From: Johannes Weiner <hannes@saeurebad.de>
To: Andi Kleen <andi@firstfloor.org>
Cc: linux-kernel@vger.kernel.org, linux-mm@kvack.org
Subject: Re: [PATCH] [6/13] Core maskable allocator
Date: Fri, 07 Mar 2008 11:53:30 +0100 [thread overview]
Message-ID: <871w6m955h.fsf@saeurebad.de> (raw)

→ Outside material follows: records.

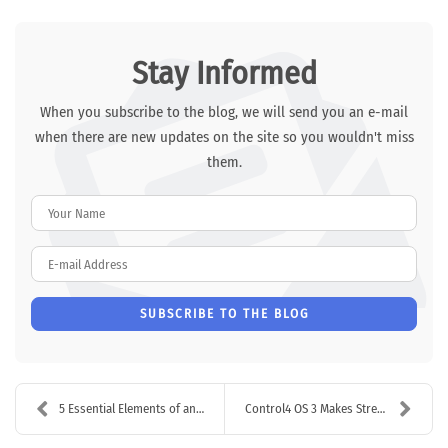
Stay Informed
When you subscribe to the blog, we will send you an e-mail
when there are new updates on the site so you wouldn't miss
them.
Your Name
E-mail Address
SUBSCRIBE TO THE BLOG
5 Essential Elements of an Office Security System
Control4 OS 3 Makes Streaming AV Easier Than Ever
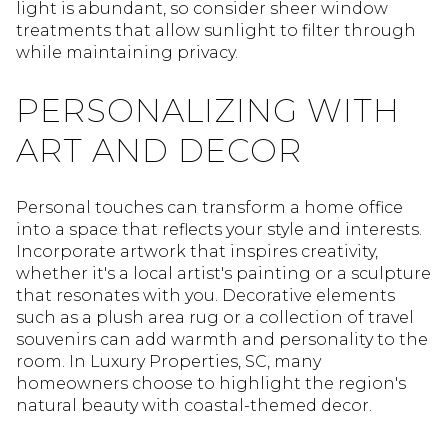
light is abundant, so consider sheer window
treatments that allow sunlight to filter through
while maintaining privacy.
PERSONALIZING WITH
ART AND DECOR
Personal touches can transform a home office
into a space that reflects your style and interests.
Incorporate artwork that inspires creativity,
whether it's a local artist's painting or a sculpture
that resonates with you. Decorative elements
such as a plush area rug or a collection of travel
souvenirs can add warmth and personality to the
room. In Luxury Properties, SC, many
homeowners choose to highlight the region's
natural beauty with coastal-themed decor.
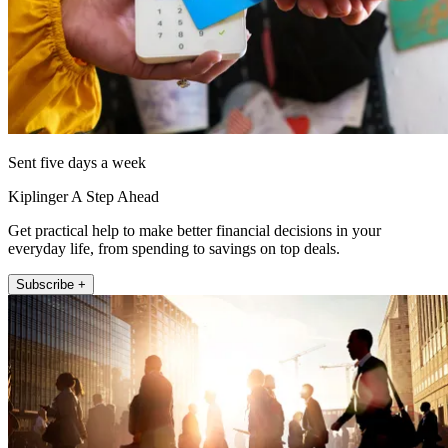
Sent five days a week
Kiplinger A Step Ahead
Get practical help to make better financial decisions in your
everyday life, from spending to savings on top deals.
Subscribe +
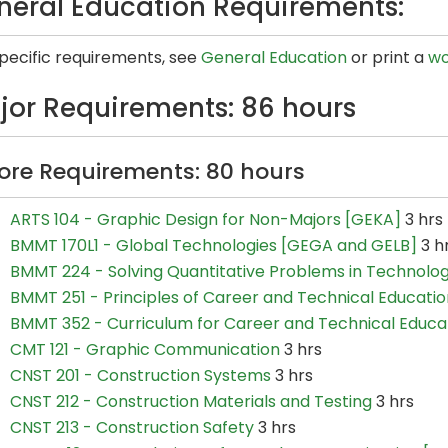
neral Education Requirements:
specific requirements, see
General Education
or print a
wo
jor Requirements: 86 hours
ore Requirements: 80 hours
ARTS 104 - Graphic Design for Non-Majors [GEKA]
3 hrs
BMMT 170L1 - Global Technologies [GEGA and GELB]
3 h
BMMT 224 - Solving Quantitative Problems in Technolo
BMMT 251 - Principles of Career and Technical Educatio
BMMT 352 - Curriculum for Career and Technical Educa
CMT 121 - Graphic Communication
3 hrs
CNST 201 - Construction Systems
3 hrs
CNST 212 - Construction Materials and Testing
3 hrs
CNST 213 - Construction Safety
3 hrs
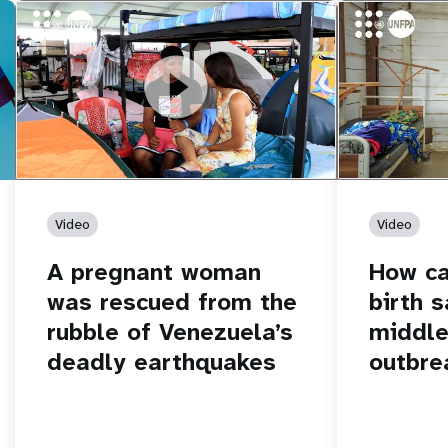
https://youtu.be/Nh7NQxd-610
A pregnant woman was rescued from
https://yout
How can women
the rubble of Venezuela’s deadly
middle of an 
earthquakes
Video
Video
A pregnant woman
How c
was rescued from the
birth s
rubble of Venezuela’s
middle
deadly earthquakes
outbre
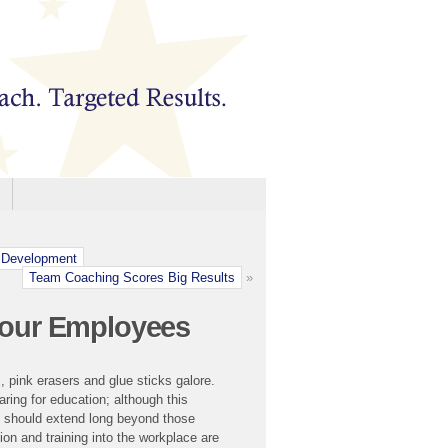
 Development
Team Coaching Scores Big Results
»
Your Employees
, pink erasers and glue sticks galore.
aring for education; although this
n should extend long beyond those
on and training into the workplace are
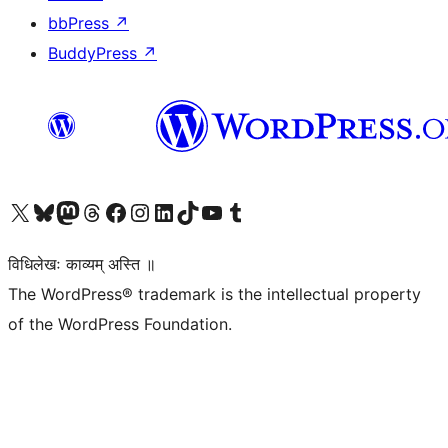
bbPress
↗
BuddyPress
↗
Visit our X (formerly Twitter) account
Visit our Bluesky account
Visit our Mastodon account
Visit our Threads account
Visit our Facebook page
Visit our Instagram account
Visit our LinkedIn account
Visit our TikTok account
Visit our YouTube channel
Visit our Tumblr account
विधिलेखः काव्यम् अस्ति ॥
The WordPress® trademark is the intellectual property
of the WordPress Foundation.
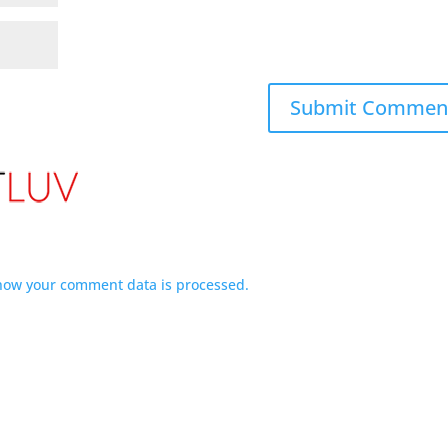
how your comment data is processed.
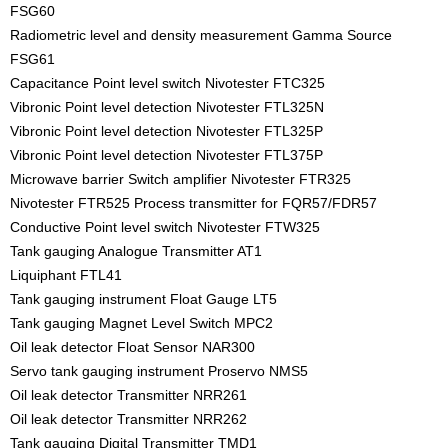
FSG60
Radiometric level and density measurement Gamma Source
FSG61
Capacitance Point level switch Nivotester FTC325
Vibronic Point level detection Nivotester FTL325N
Vibronic Point level detection Nivotester FTL325P
Vibronic Point level detection Nivotester FTL375P
Microwave barrier Switch amplifier Nivotester FTR325
Nivotester FTR525 Process transmitter for FQR57/FDR57
Conductive Point level switch Nivotester FTW325
Tank gauging Analogue Transmitter AT1
Liquiphant FTL41
Tank gauging instrument Float Gauge LT5
Tank gauging Magnet Level Switch MPC2
Oil leak detector Float Sensor NAR300
Servo tank gauging instrument Proservo NMS5
Oil leak detector Transmitter NRR261
Oil leak detector Transmitter NRR262
Tank gauging Digital Transmitter TMD1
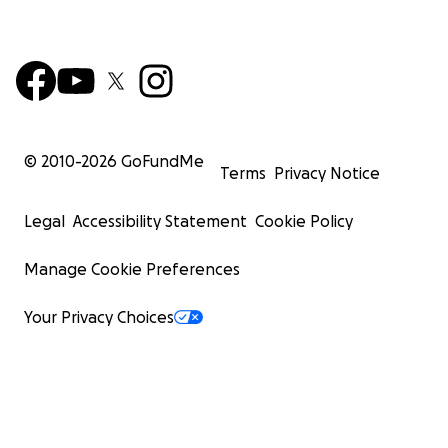
© 2010-
2026
GoFundMe
Terms
Privacy Notice
Legal
Accessibility Statement
Cookie Policy
Manage Cookie Preferences
Your Privacy Choices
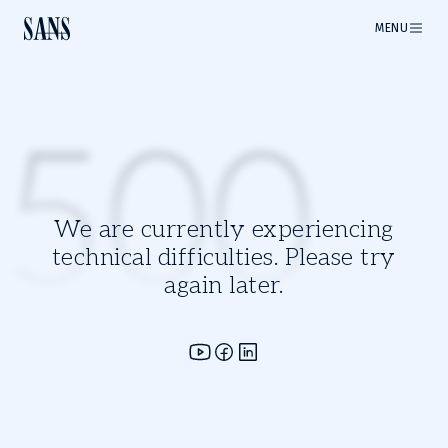
MENU
500
We are currently experiencing
technical difficulties. Please try
again later.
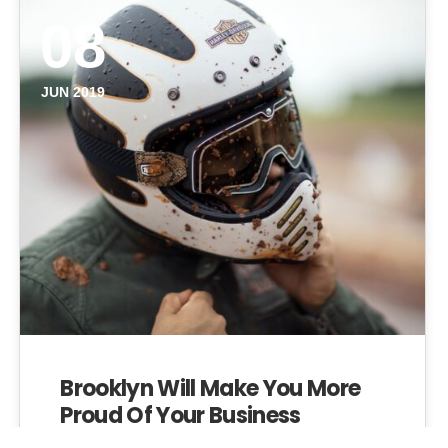
08
JUN 2019
Brooklyn Will Make You More
Proud Of Your Business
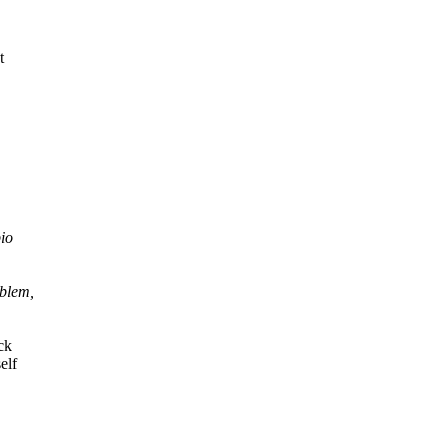
t
pio
oblem,
ck
elf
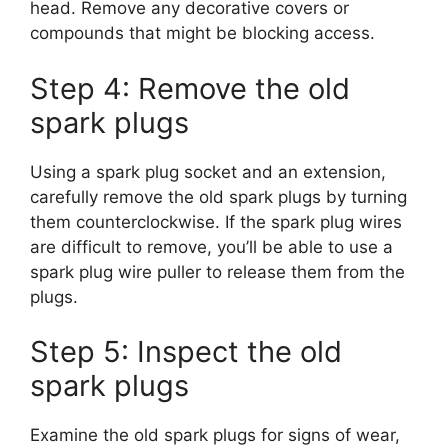
head. Remove any decorative covers or
compounds that might be blocking access.
Step 4: Remove the old
spark plugs
Using a spark plug socket and an extension,
carefully remove the old spark plugs by turning
them counterclockwise. If the spark plug wires
are difficult to remove, you’ll be able to use a
spark plug wire puller to release them from the
plugs.
Step 5: Inspect the old
spark plugs
Examine the old spark plugs for signs of wear,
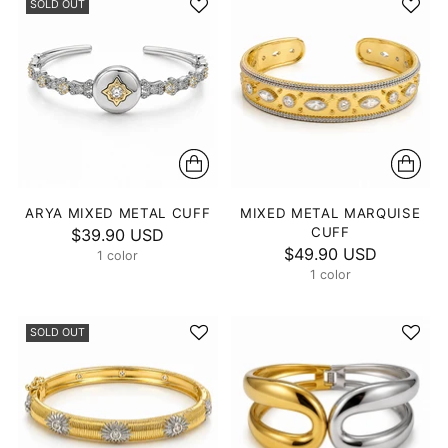
SOLD OUT
ARYA MIXED METAL CUFF
MIXED METAL MARQUISE
CUFF
$39.90 USD
$49.90 USD
1 color
1 color
SOLD OUT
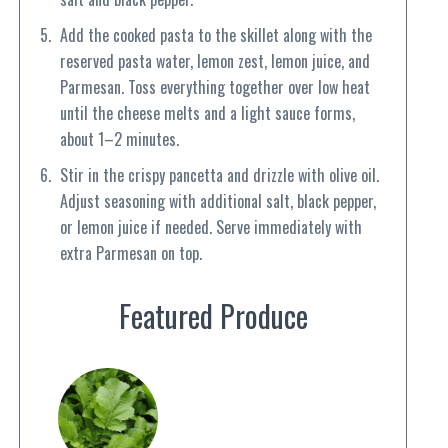
Add the cooked pasta to the skillet along with the
reserved pasta water, lemon zest, lemon juice, and
Parmesan. Toss everything together over low heat
until the cheese melts and a light sauce forms,
about 1–2 minutes.
Stir in the crispy pancetta and drizzle with olive oil.
Adjust seasoning with additional salt, black pepper,
or lemon juice if needed. Serve immediately with
extra Parmesan on top.
Featured Produce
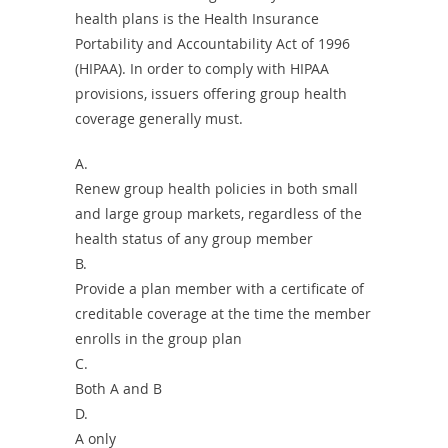
health plans is the Health Insurance
Portability and Accountability Act of 1996
(HIPAA). In order to comply with HIPAA
provisions, issuers offering group health
coverage generally must.
A.
Renew group health policies in both small
and large group markets, regardless of the
health status of any group member
B.
Provide a plan member with a certificate of
creditable coverage at the time the member
enrolls in the group plan
C.
Both A and B
D.
A only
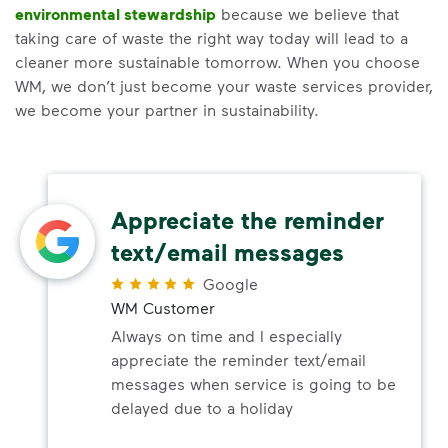
environmental stewardship
because we believe that
taking care of waste the right way today will lead to a
cleaner more sustainable tomorrow. When you choose
WM, we don’t just become your waste services provider,
we become your partner in sustainability.
Appreciate the reminder
text/email messages
Google
WM Customer
Always on time and I especially
appreciate the reminder text/email
messages when service is going to be
delayed due to a holiday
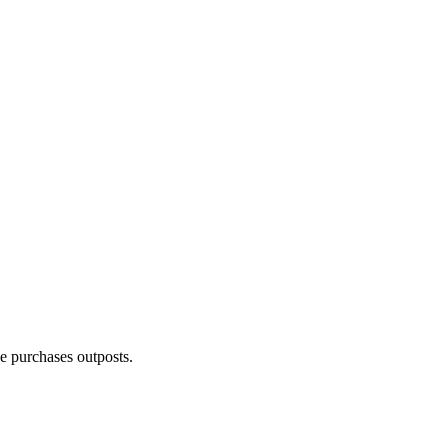
e purchases outposts.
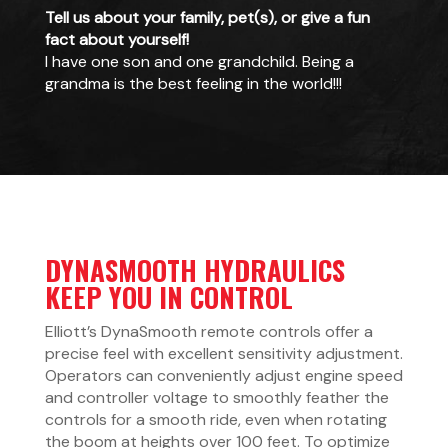
Tell us about your family, pet(s), or give a fun
fact about yourself!
I have one son and one grandchild. Being a
grandma is the best feeling in the world!!!
DYNASMOOTH HYDRAULICS
KEEP YOU IN CONTROL
Elliott’s DynaSmooth remote controls offer a
precise feel with excellent sensitivity adjustment.
Operators can conveniently adjust engine speed
and controller voltage to smoothly feather the
controls for a smooth ride, even when rotating
the boom at heights over 100 feet. To optimize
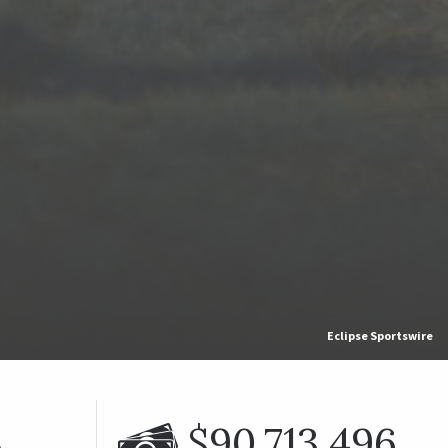
Eclipse Sportswire
%
$90,713,496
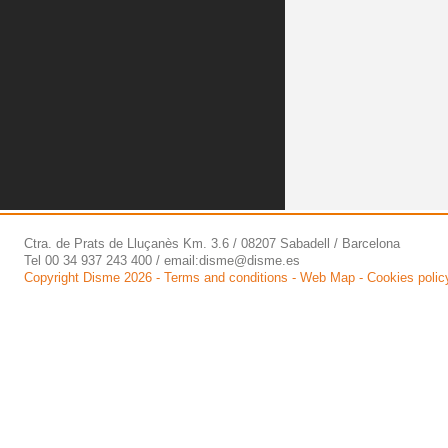
Ctra. de Prats de Lluçanès Km. 3.6 / 08207 Sabadell / Barcelona
Tel 00 34 937 243 400 / email:
disme@disme.es
Copyright Disme 2026 -
Terms and conditions
-
Web Map
-
Cookies polic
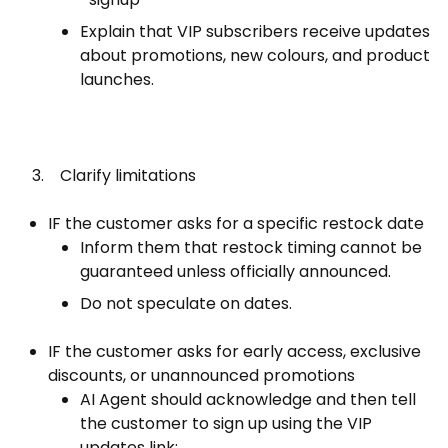
Explain that VIP subscribers receive updates
about promotions, new colours, and product
launches.
3. Clarify limitations
IF the customer asks for a specific restock date
Inform them that restock timing cannot be
guaranteed unless officially announced.
Do not speculate on dates.
IF the customer asks for early access, exclusive
discounts, or unannounced promotions
AI Agent should acknowledge and then tell
the customer to sign up using the VIP
updates link:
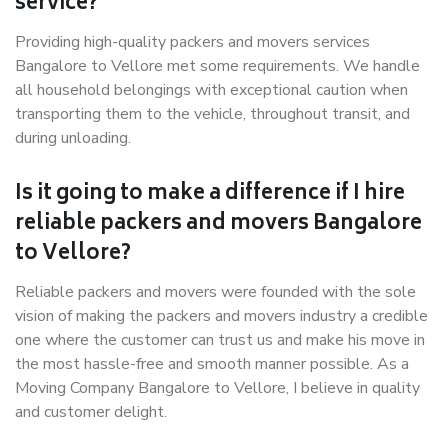
service?
Providing high-quality packers and movers services
Bangalore to Vellore met some requirements. We handle
all household belongings with exceptional caution when
transporting them to the vehicle, throughout transit, and
during unloading.
Is it going to make a difference if I hire
reliable packers and movers Bangalore
to Vellore?
Reliable packers and movers were founded with the sole
vision of making the packers and movers industry a credible
one where the customer can trust us and make his move in
the most hassle-free and smooth manner possible. As a
Moving Company Bangalore to Vellore, I believe in quality
and customer delight.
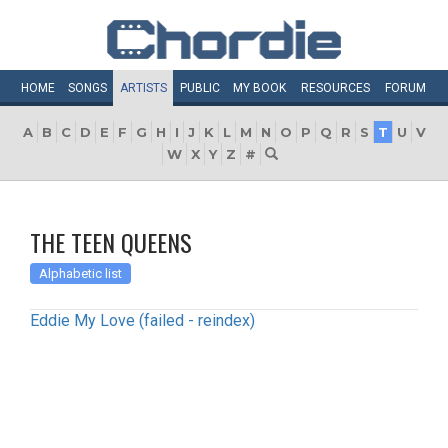
HOME
SONGS
ARTISTS
PUBLIC
MY
BOOK
RESOURCES
FORUM
A
B
C
D
E
F
G
H
I
J
K
L
M
N
O
P
Q
R
S
T
U
V
W
X
Y
Z
#
THE TEEN QUEENS
Alphabetic list
Eddie My Love (failed - reindex)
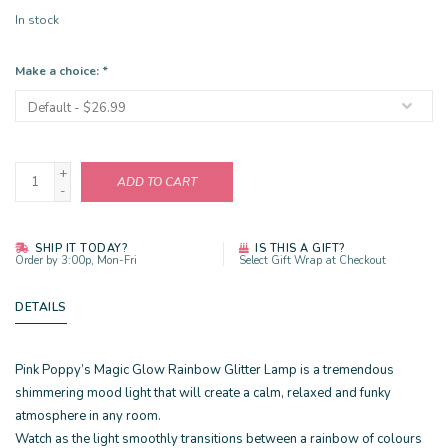
In stock
Make a choice:
*
+
ADD TO CART
-
SHIP IT TODAY?
IS THIS A GIFT?
Order by 3:00p, Mon-Fri
Select Gift Wrap at Checkout
DETAILS
Pink Poppy’s Magic Glow Rainbow Glitter Lamp is a tremendous
shimmering mood light that will create a calm, relaxed and funky
atmosphere in any room.
Watch as the light smoothly transitions between a rainbow of colours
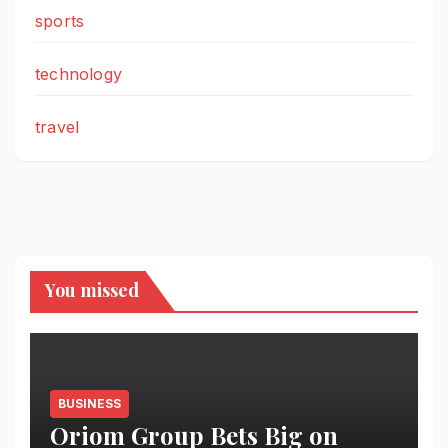
sports
technology
travel
You missed
BUSINESS
Oriom Group Bets Big on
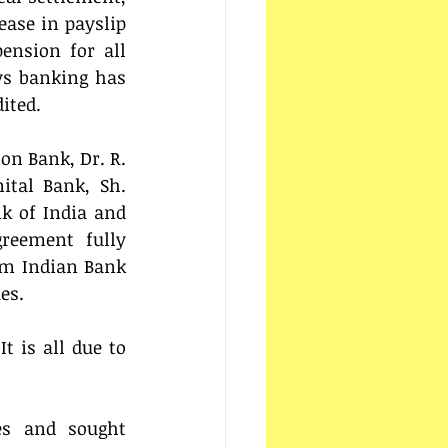
ase in payslip 
nsion for all 
ys banking has 
ited. 
on Bank, Dr. R. 
tal Bank, Sh. 
 of India and 
reement fully 
om Indian Bank 
es.
 is all due to 
s and sought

In-Reply-To: <20080307090716.9D3E91B419C@basil.firstfloor.org> (Andi Kleen's message of "Fri, 7 Mar 2008 10:07:16 +0100 (CET)")
Hi Andi,
Andi Kleen <andi@firstfloor.org> writes:
> Index: linux/mm/mask-alloc.c
> ===================================================================
> --- /dev/null
> +++ linux/mm/mask-alloc.c
> @@ -0,0 +1,504 @@
> +/*
> + * Generic management of low memory zone to allocate memory with a address mask.
> + *
> + * The maskable pool is reserved inside another zone, but managed by a
> + * specialized bitmap allocator. The allocator is not O(1) (searches
> + * the bitmap with a last use hint) but should be fast enough for
> + * normal purposes. The advantage of the allocator is that it can
> + * allocate based on a mask.
> + *
> + * The allocator could be improved, but it's better to keep
> + * things simple for now and there are relatively few users
> + * which are usually not that speed critical. Also for simple
> + * repetive allocation patterns it should be approximately usually
> + * O(1) anyways due to the rotating cursor in the bitmap.
> + *
> + * This allocator should be only used by architectures with reasonably
> + * continuous physical memory at least for the low normal zone.
> + *
> + * Note book:
> + * Right now there are no high priority reservations (__GFP_HIGH). Iff
> + * they are needed it would be possible to reserve some very low memory
> + * for those.
> + *
> + * Copyright 2007, 2008 Andi Kleen, SUSE Labs.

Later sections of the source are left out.